Note to the newer guests at Bonnywood who aren’t aware of this questionable predilection of mine: I scribble out twisted music video reviews on another one of my (somewhat dormant) sites. This is an example of such. I don’t share them very often on this blog as these bits tend to fail miserably with the Bonnywood crowd. But every so often I need to scratch an old itch. Enjoy.
Well, we start out with some helpful words on the screen that we’re in “Mississippi-1870”, and right away you know this is going to be a very realistic video because there were so many opportunities for drag queens back in that day. We’re staring at a river, but I have my doubts if it’s the Mississippi River because it only looks about 10-feet wide and ain’t no riverboat gonna get up in that.

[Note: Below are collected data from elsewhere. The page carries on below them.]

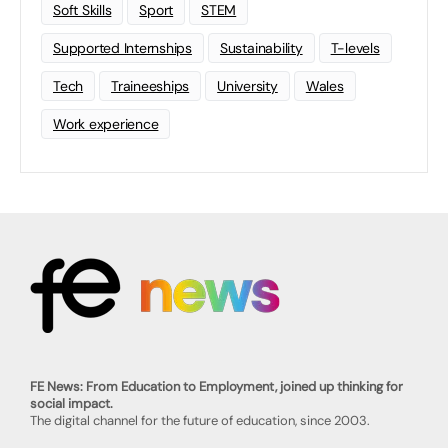
Soft Skills
Sport
STEM
Supported Internships
Sustainability
T-levels
Tech
Traineeships
University
Wales
Work experience
FE News: From Education to Employment, joined up thinking for
social impact.
The digital channel for the future of education, since 2003.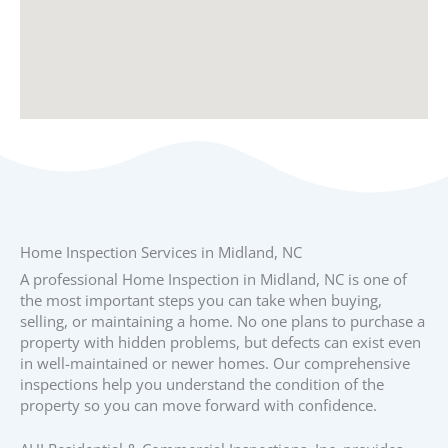
Home Inspection Services in Midland, NC
A professional Home Inspection in Midland, NC is one of
the most important steps you can take when buying,
selling, or maintaining a home. No one plans to purchase a
property with hidden problems, but defects can exist even
in well-maintained or newer homes. Our comprehensive
inspections help you understand the condition of the
property so you can move forward with confidence.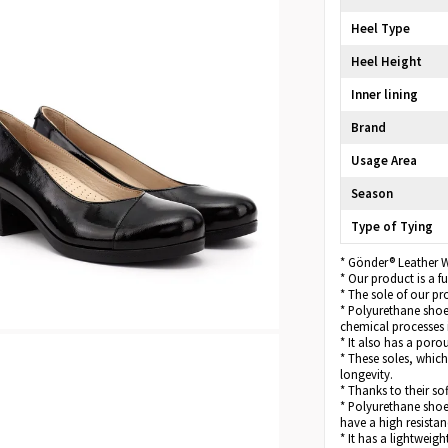
Heel Type
Heel Height
Inner lining
Brand
Usage Area
Season
Type of Tying
* Gönder® Leather 
* Our product is a 
* The sole of our pr
* Polyurethane shoe 
chemical processes 
* It also has a poro
* These soles, which
longevity.
* Thanks to their so
* Polyurethane shoe 
have a high resistan
* It has a lightweigh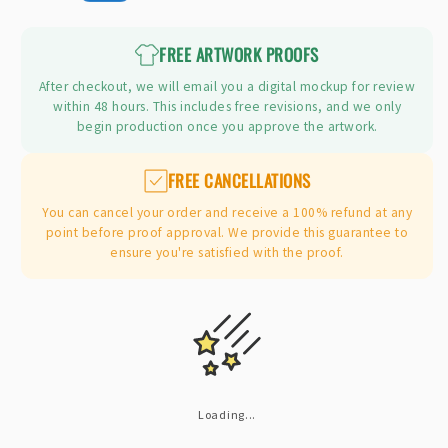
price
FREE ARTWORK PROOFS
After checkout, we will email you a digital mockup for review
within 48 hours. This includes free revisions, and we only
begin production once you approve the artwork.
FREE CANCELLATIONS
You can cancel your order and receive a 100% refund at any
point before proof approval. We provide this guarantee to
ensure you're satisfied with the proof.
Loading...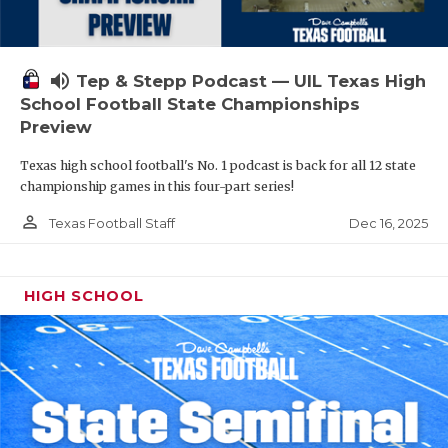
volume_up
Tep & Stepp Podcast — UIL Texas High
School Football State Championships
Preview
Texas high school football's No. 1 podcast is back for all 12 state
championship games in this four-part series!
person_outline
Dec 16, 2025
Texas Football Staff
HIGH SCHOOL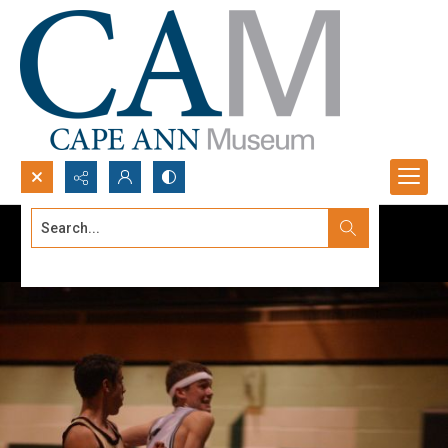
Search...
Advanced search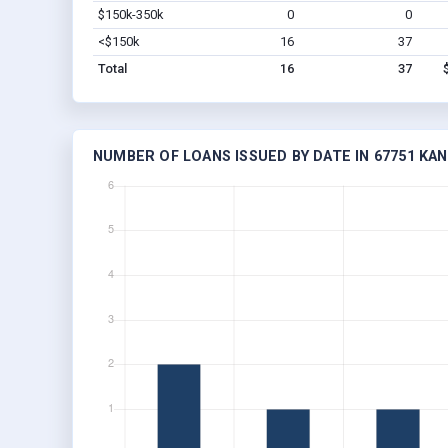
$150k-350k
0
0
<$150k
16
37
Total
16
37
NUMBER OF LOANS ISSUED BY DATE IN 67751 KA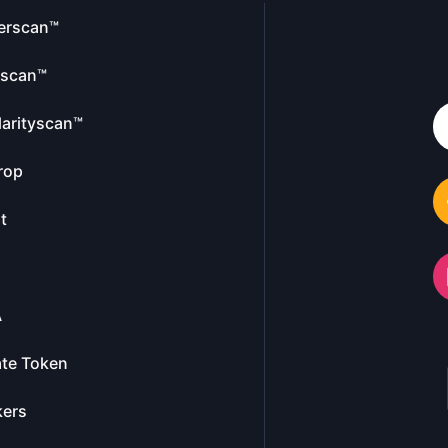
erscan™
escan™
larityscan™
rop
t
A
te Token
kers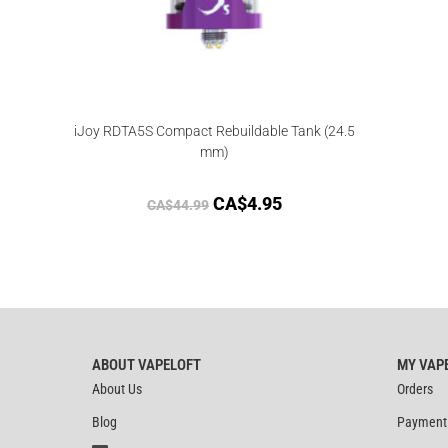
iJoy RDTA5S Compact Rebuildable Tank (24.5
mm)
CA$
4.95
CA$
44.99
ABOUT VAPELOFT
MY VAP
About Us
Orders
Blog
Payment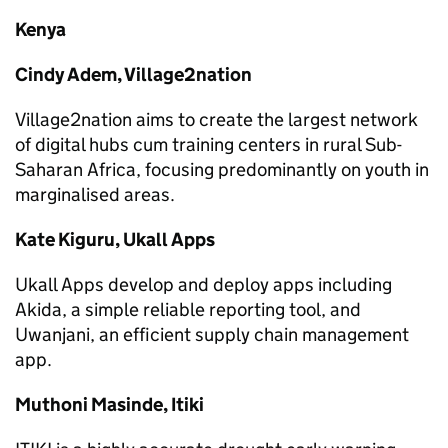
Kenya
Cindy Adem, Village2nation
Village2nation aims to create the largest network
of digital hubs cum training centers in rural Sub-
Saharan Africa, focusing predominantly on youth in
marginalised areas.
Kate Kiguru, Ukall Apps
Ukall Apps develop and deploy apps including
Akida, a simple reliable reporting tool, and
Uwanjani, an efficient supply chain management
app.
Muthoni Masinde, Itiki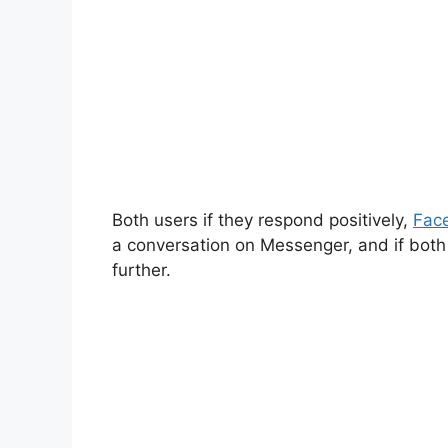
Both users if they respond positively,
Fac
a conversation on Messenger, and if both 
further.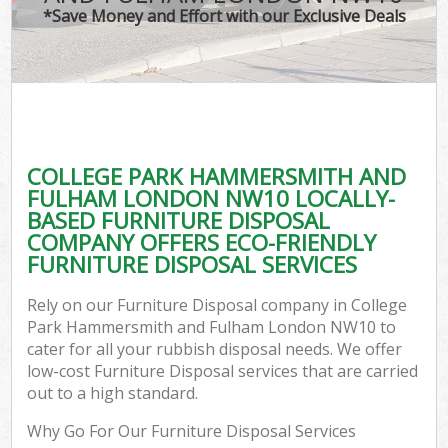
*Save Money and Effort with our Exclusive Deals
J
T
Re
Was
COLLEGE PARK HAMMERSMITH AND
I
FULHAM LONDON NW10 LOCALLY-
BASED FURNITURE DISPOSAL
Hou
COMPANY OFFERS ECO-FRIENDLY
Gar
FURNITURE DISPOSAL SERVICES
Co
Rely on our Furniture Disposal company in College
Ev
Park Hammersmith and Fulham London NW10 to
cater for all your rubbish disposal needs. We offer
Com
low-cost Furniture Disposal services that are carried
out to a high standard.
Why Go For Our Furniture Disposal Services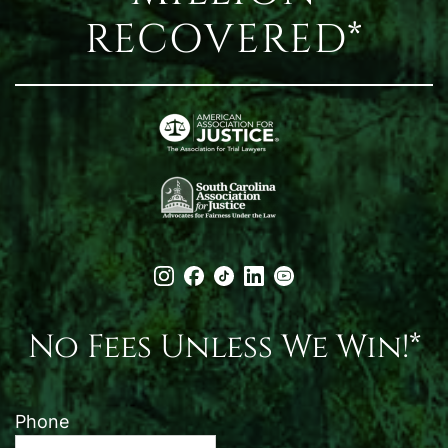
RECOVERED*
No Fees Unless We Win!*
Phone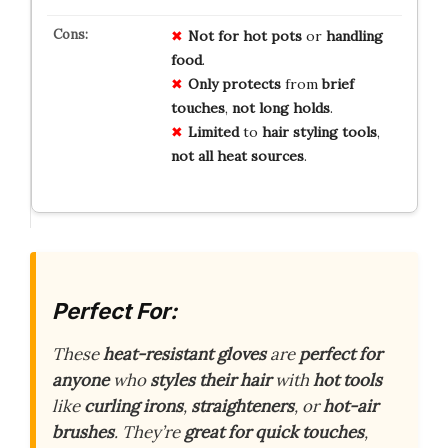
Not for
hot pots
or
handling
food
.
Only protects
from
brief
touches
,
not long holds
.
Limited
to
hair styling tools
,
not all heat sources
.
Perfect For:
These
heat-resistant gloves
are
perfect for
anyone
who
styles their hair
with
hot tools
like
curling irons
,
straighteners
, or
hot-air
brushes
. They’re
great for quick touches
,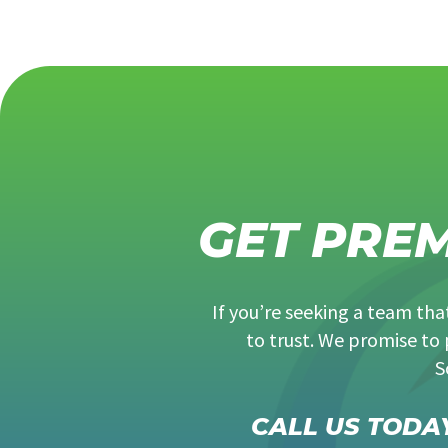
GET PRE
If you’re seeking a team th
to trust. We promise to 
S
CALL US TODAY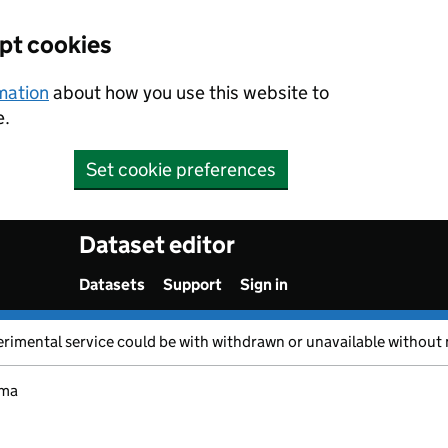
ept cookies
rmation
about how you use this website to
e.
Set cookie preferences
Dataset editor
Datasets
Support
Sign in
erimental service could be with withdrawn or unavailable without 
ma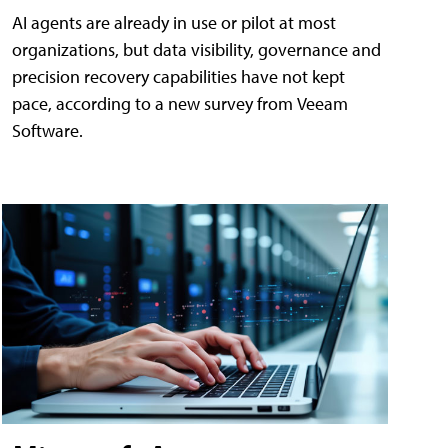
AI agents are already in use or pilot at most
organizations, but data visibility, governance and
precision recovery capabilities have not kept
pace, according to a new survey from Veeam
Software.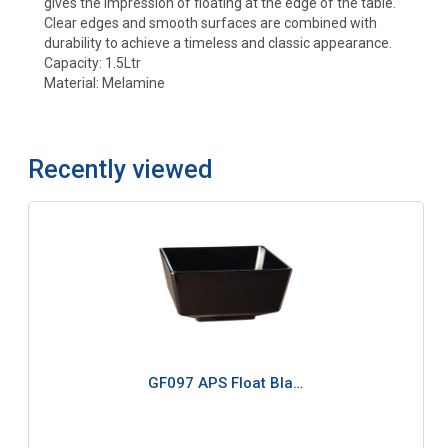
gives the impression of floating at the edge of the table.
Clear edges and smooth surfaces are combined with
durability to achieve a timeless and classic appearance.
Capacity: 1.5Ltr
Material: Melamine
Recently viewed
GF097 APS Float Bla…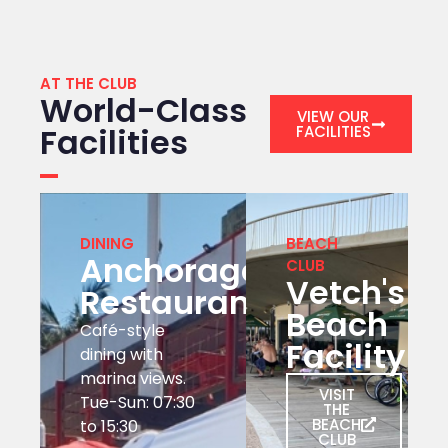
AT THE CLUB
World-Class
VIEW OUR
Facilities
FACILITIES
DINING
BEACH
Anchorage
CLUB
Vetch's
Restaurant
Beach
Café-style
Facility
dining with
marina views.
VISIT
Tue-Sun: 07:30
THE
BEACH
to 15:30
CLUB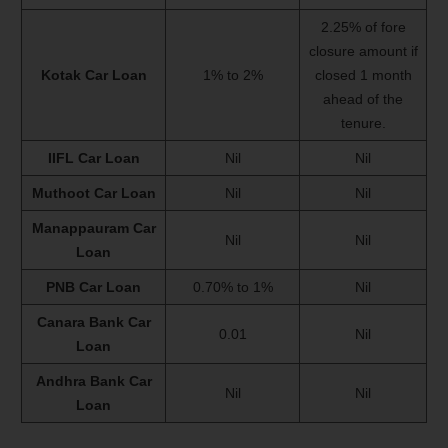
2.25% of fore
closure amount if
Kotak Car Loan
1% to 2%
closed 1 month
ahead of the
tenure.
IIFL Car Loan
Nil
Nil
Muthoot Car Loan
Nil
Nil
Manappauram Car
Nil
Nil
Loan
PNB Car Loan
0.70% to 1%
Nil
Canara Bank Car
0.01
Nil
Loan
Andhra Bank Car
Nil
Nil
Loan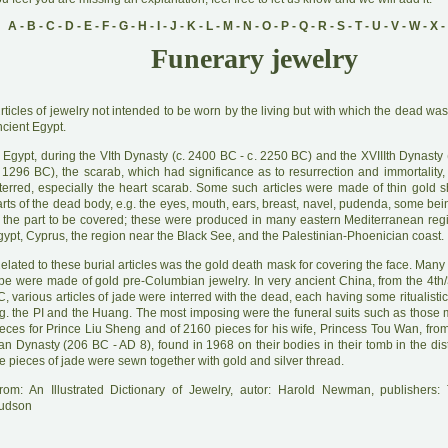
A
-
B
-
C
-
D
-
E
-
F
-
G
-
H
-
I
-
J
-
K
-
L
-
M
-
N
-
O
-
P
-
Q
-
R
-
S
-
T
-
U
-
V
-
W
-
X
-
Funerary jewelry
A
rticles of jewelry not intended to be worn by the living but with which the dead was
cient Egypt.
 Egypt, during the VIth Dynasty (c. 2400 BC - c. 2250 BC) and the XVIIIth Dynasty 
. 1296 BC), the scarab, which had significance as to resurrection and immortality,
nterred, especially the heart scarab. Some such articles were made of thin gold s
rts of the dead body, e.g. the eyes, mouth, ears, breast, navel, pudenda, some bei
f the part to be covered; these were produced in many eastern Mediterranean reg
ypt, Cyprus, the region near the Black See, and the Palestinian-Phoenician coast.
R
elated to these burial articles was the gold death mask for covering the face. Many 
ype were made of gold pre-Columbian jewelry. In very ancient China, from the 4th/
, various articles of jade were interred with the dead, each having some ritualistic
.g. the PI and the Huang. The most imposing were the funeral suits such as those
ieces for Prince Liu Sheng and of 2160 pieces for his wife, Princess Tou Wan, fro
n Dynasty (206 BC - AD 8), found in 1968 on their bodies in their tomb in the dist
e pieces of jade were sewn together with gold and silver thread.
rom: An Illustrated Dictionary of Jewelry, autor: Harold Newman, publishers
udson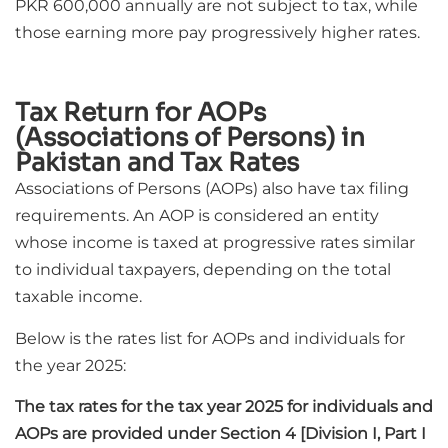
PKR 600,000 annually are not subject to tax, while
those earning more pay progressively higher rates.
Tax Return for AOPs
(Associations of Persons) in
Pakistan and Tax Rates
Associations of Persons (AOPs) also have tax filing
requirements. An AOP is considered an entity
whose income is taxed at progressive rates similar
to individual taxpayers, depending on the total
taxable income.
Below is the rates list for AOPs and individuals for
the year 2025:
The tax rates for the tax year 2025 for individuals and
AOPs are provided under Section 4 [Division I, Part I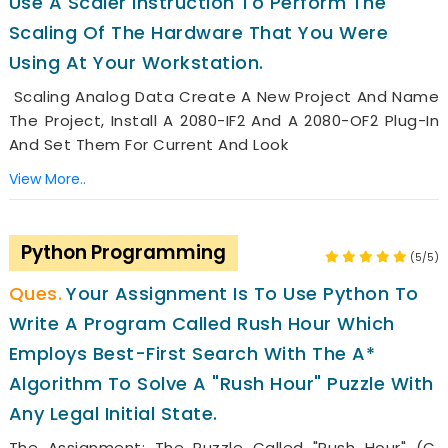
Use A Scaler Instruction To Perform The
Scaling Of The Hardware That You Were
Using At Your Workstation.
Scaling Analog Data Create A New Project And Name
The Project, Install A 2080-IF2 And A 2080-OF2 Plug-In
And Set Them For Current And Look
View More..
Python Programming
(5/5)
Your Assignment Is To Use Python To
Write A Program Called Rush Hour Which
Employs Best-First Search With The A*
Algorithm To Solve A "Rush Hour" Puzzle With
Any Legal Initial State.
The Assignment: The Puzzle Called "Rush Hour" (c.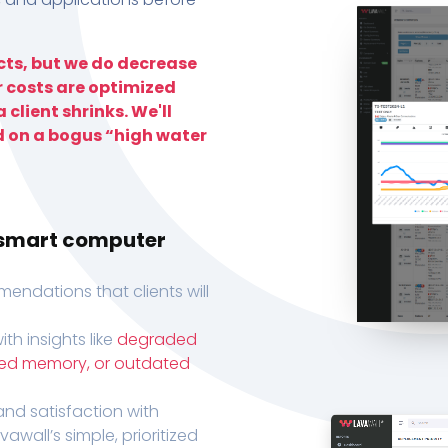
ts, but we do decrease
r costs are optimized
 client shrinks. We'll
d on a bogus “high water
h smart computer
endations that clients will
th insights like
degraded
xed memory, or outdated
, and satisfaction with
wall’s simple, prioritized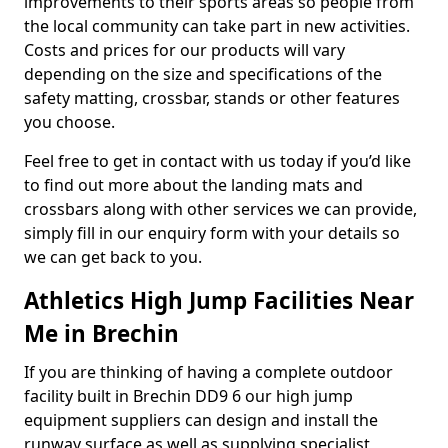
improvements to their sports areas so people from
the local community can take part in new activities.
Costs and prices for our products will vary
depending on the size and specifications of the
safety matting, crossbar, stands or other features
you choose.
Feel free to get in contact with us today if you’d like
to find out more about the landing mats and
crossbars along with other services we can provide,
simply fill in our enquiry form with your details so
we can get back to you.
Athletics High Jump Facilities Near
Me in Brechin
If you are thinking of having a complete outdoor
facility built in Brechin DD9 6 our high jump
equipment suppliers can design and install the
runway surface as well as supplying specialist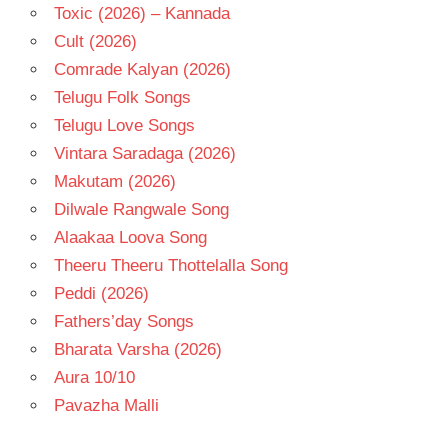
Toxic (2026) – Kannada
Cult (2026)
Comrade Kalyan (2026)
Telugu Folk Songs
Telugu Love Songs
Vintara Saradaga (2026)
Makutam (2026)
Dilwale Rangwale Song
Alaakaa Loova Song
Theeru Theeru Thottelalla Song
Peddi (2026)
Fathers’day Songs
Bharata Varsha (2026)
Aura 10/10
Pavazha Malli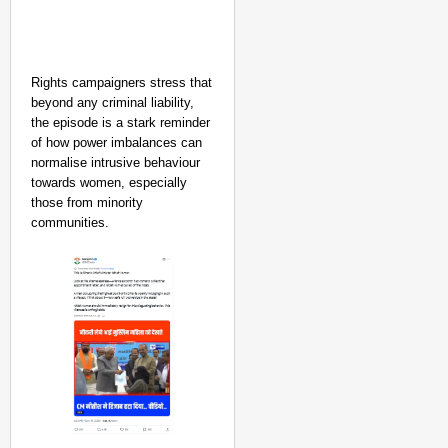
Rights campaigners stress that
beyond any criminal liability,
the episode is a stark reminder
of how power imbalances can
normalise intrusive behaviour
towards women, especially
those from minority
communities.​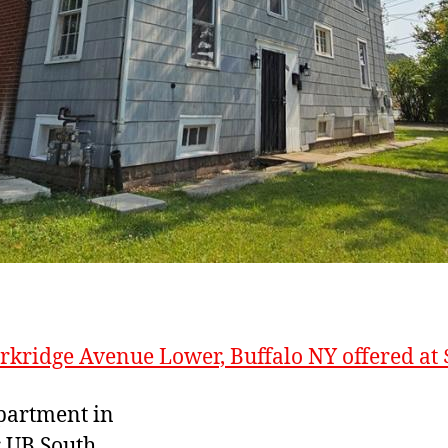
rkridge Avenue Lower, Buffalo NY offered at 
partment in
r UB South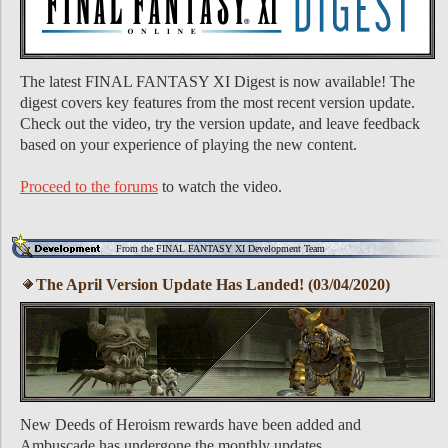
The latest FINAL FANTASY XI Digest is now available! The
digest covers key features from the most recent version update.
Check out the video, try the version update, and leave feedback
based on your experience of playing the new content.
Proceed to the forums
to watch the video.
From the FINAL FANTASY XI Development Team
The April Version Update Has Landed! (03/04/2020)
New Deeds of Heroism rewards have been added and
Ambuscade has undergone the monthly updates.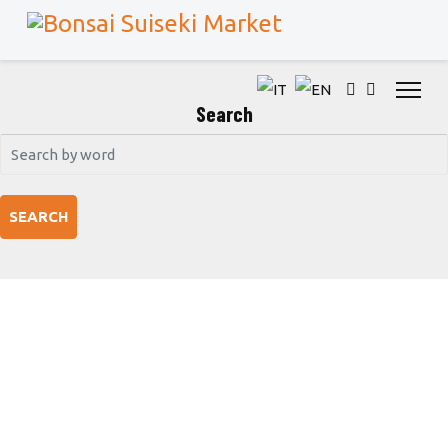
Search
SEARCH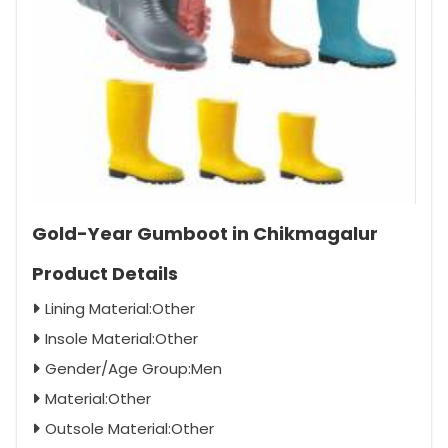
Gold-Year Gumboot in Chikmagalur
Product Details
Lining Material:Other
Insole Material:Other
Gender/Age Group:Men
Material:Other
Outsole Material:Other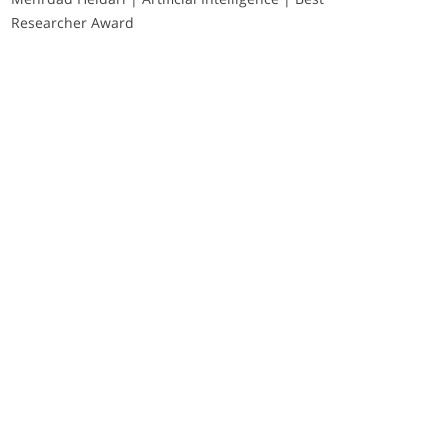
Researcher Award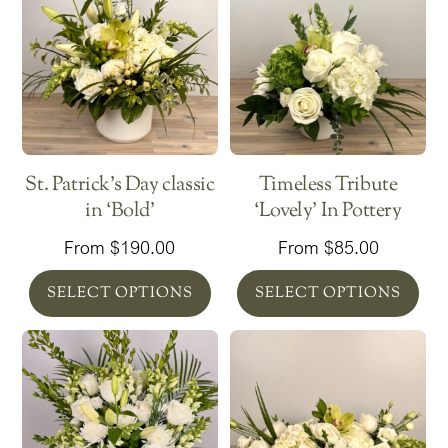
St. Patrick’s Day classic
Timeless Tribute
in ‘Bold’
‘Lovely’ In Pottery
From
$
190.00
From
$
85.00
SELECT OPTIONS
SELECT OPTIONS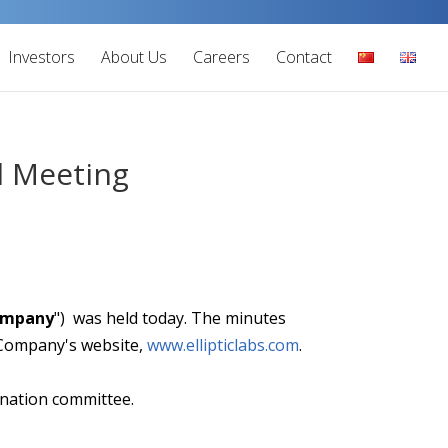
Investors
About Us
Careers
Contact
l Meeting
ompany
") was held today. The minutes
e Company's website,
www.ellipticlabs.com
.
ination committee.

The camera pans back from the opening shot and we have an elaborately staged scene with lots of extras dashing about, apparently preparing for the arrival of a riverboat on the river that is not the right river. (In the 1870s, the anticipated arrival of anything was cause for overcompensating celebration, with folks getting all gussied up and putting in their good set of false teeth.) Everybody’s wearing period clothing, so at least the wardrobe mistress was going for authenticity, unlike the location scouts who were clearly drunk and made a wrong turn at some point.
But the fact that the band members are still sporting modern-day haircuts sort of throws things off a bit. (You guys couldn’t wear a wig? Your leader doesn’t have a problem with it, why should you?) Nice atmospheric touch with the cameo of the old guy pretending to play the harmonica, just as we hear that instrument on the soundtrack (it’s magic!), but it’s very clear that gramps had never seen a harmonica before he walked on the set and somebody told him to get busy with the juice box. He’s inappropriately manhandling that thing like he took a Hot Pocket out of the microwave before it had cooled off a bit.
Then, lo and behold, the camera runs across Boy George, dressed in an outfit that is not from any period, perched uncomfortably on top of what might be a tarp-covered Buick. He starts singing as the camera zooms in, and Boy makes sure that he artfully turns his head so we can see he did his own makeup, apparently using a watercolor set and a fistful of pharmaceuticals.
We then focus in on a guy in a top hat (oh wait, all the guys are in top hats, except for the poor folks lugging steamer trunks around for no apparent reason). Anyway, we learn that this particular top-hatted guy is nimbly working the crowd, discreetly stealing gold and jewels from the clueless people who are just trying to look attractive and ignore the fact that mosquitoes are eating them alive and that brown rivers smell very bad in the summer. (We get a shot of one lady who was probably the original inspiration for the phrase “she could eat an apple through a fence”, an unfortunate descriptor that could bode poorly for her self-esteem and marketability. But her dress is really pretty, so if she works it just right, she might be able to score a matrimonial hookup before this video is released.)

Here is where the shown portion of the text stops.